Peer is robbed, dons Bedouin clothing and is mistaken for a prophet by a local tribe. Reclining on ‘long, low cushions’, he drinks coffee and smokes a long pipe as a group of girls sings and dances in his honour. A sinuous flute and piccolo melody, lightly tapped cymbals, and throbbing bass drum are among the details intended by Grieg to create a ‘genuinely Turkish’ impression. He hoped the dancing girls would each have a tambourine, ‘for that is the only way to get the sound I have in mind’.

Anitra’s Dance

Anitra, the tribal chieftain’s daughter, dances for Peer, who is instantly enamoured when ‘her legs twiddle as fast as drumsticks’. Grieg described Anitra’s music as ‘a delicate little dance that I hope will sound lovely and beautiful’, and gave it the delicately traipsing rhythm of a mazurka. The first violins spin a seductive melody, with en pointe pizzicato punctuation from the lower strings. ‘I would be grateful if you would treat this piece with special affection,’ Grieg added.

Solveig’s Song

Solveig is now ‘a middle-aged woman, fair-haired and comely’. She  sits outside her cabin, spinning and singing, still believing that one day Peer will return to be with her. Her song is sorrowful in tone, although the airy chorus of vocalise appended to each of the two verses reflects her enduring hope that a reunion will happen. ‘One day you will come,’ she sings. ‘I know that in my heart.’ The song ‘reveals Solveig’s character,’ Grieg commented. ‘A folk-song style must be preserved throughout.’ 

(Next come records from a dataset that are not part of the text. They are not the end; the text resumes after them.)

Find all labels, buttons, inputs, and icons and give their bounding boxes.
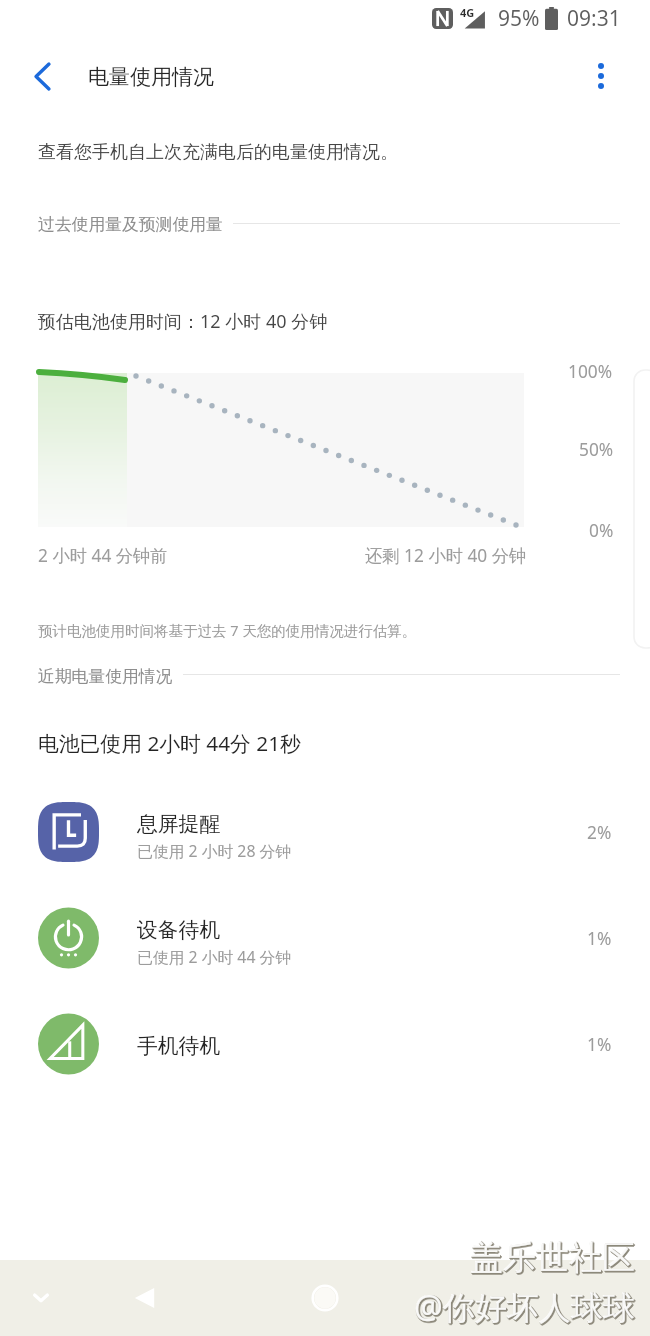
- staticText: @你好坏人球球: [415, 1285, 636, 1329]
- button[interactable]: Back: [110, 1260, 178, 1336]
- staticText: 还剩 12 小时 40 分钟: [365, 544, 527, 568]
- staticText: 查看您手机自上次充满电后的电量使用情况。: [38, 141, 398, 164]
- staticText: 电池已使用 2小时 44分 21秒: [38, 729, 301, 757]
- staticText: 息屏提醒: [137, 811, 221, 837]
- staticText: 预估电池使用时间：12 小时 40 分钟: [38, 309, 328, 334]
- staticText: 0%: [589, 519, 614, 543]
- staticText: 盖乐世社区: [470, 1237, 635, 1279]
- button[interactable]: 手机待机: [0, 1014, 650, 1074]
- staticText: 设备待机: [137, 917, 221, 943]
- staticText: 近期电量使用情况: [38, 666, 173, 687]
- staticText: 1%: [587, 1033, 612, 1057]
- staticText: 手机待机: [137, 1033, 221, 1059]
- button[interactable]: 息屏提醒: [0, 802, 650, 862]
- staticText: @你好坏人球球: [415, 1287, 636, 1331]
- button[interactable]: More options: [577, 52, 625, 100]
- staticText: 电量使用情况: [88, 64, 214, 90]
- button[interactable]: Home: [290, 1260, 360, 1336]
- staticText: 过去使用量及预测使用量: [38, 214, 223, 235]
- staticText: 已使用 2 小时 28 分钟: [137, 840, 292, 862]
- button[interactable]: 设备待机: [0, 908, 650, 968]
- staticText: @你好坏人球球: [414, 1285, 635, 1329]
- staticText: 预计电池使用时间将基于过去 7 天您的使用情况进行估算。: [38, 620, 417, 640]
- staticText: 100%: [568, 360, 613, 384]
- staticText: 盖乐世社区: [471, 1239, 636, 1281]
- staticText: 2 小时 44 分钟前: [38, 544, 168, 568]
- staticText: 盖乐世社区: [471, 1237, 636, 1279]
- staticText: 盖乐世社区: [470, 1238, 635, 1280]
- button[interactable]: Back: [18, 52, 66, 100]
- staticText: 4G: [460, 5, 475, 20]
- staticText: 2%: [587, 821, 612, 845]
- staticText: 已使用 2 小时 44 分钟: [137, 946, 292, 968]
- staticText: 盖乐世社区: [471, 1238, 636, 1280]
- staticText: 50%: [579, 438, 614, 462]
- staticText: 95%: [498, 4, 540, 33]
- staticText: @你好坏人球球: [416, 1286, 637, 1330]
- staticText: @你好坏人球球: [415, 1286, 636, 1330]
- staticText: 09:31: [567, 4, 621, 33]
- staticText: 盖乐世社区: [472, 1238, 637, 1280]
- staticText: @你好坏人球球: [414, 1286, 635, 1330]
- staticText: 1%: [587, 927, 612, 951]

Mikko Franck conducts the Orchestre Philharmonique de Radio France in 'Solveig' Song'

Peer Gynt’s Homecoming

Finally, Peer, ‘a sturdy old man with ice-grey hair and beard’, returns to his native Norway. As though to symbolise the turbulent life that he has led, a storm is raging as his ship approaches the coast. Shrieking woodwind and thwacks of timpani evoke the howling gale and waves crashing, with dramatic contrasts of dynamic. ‘Every crescendo and diminuendo must be strongly emphasised,’ Grieg recommended, ‘and the tempo must be very agitated.’ 

Solveig’s Cradle Song

Peer surveys the detritus of his life and realises he is a ‘lost’ individual whose sins are ‘numbered in wild throngs’. He encounters Solveig, who is now almost blind. Peer is racked with guilt, but she assures him that he has done her no wrong. As Peer buries his head in her lap and the sun rises, Solveig begins a moving lullaby of comfort and absolution, with an offstage choir assisting – ‘a poetic effect using simple means’, as Grieg put it. ‘I will rock you and awake you,’ Solveig sings. ‘So sleep and dream, my own dear boy.’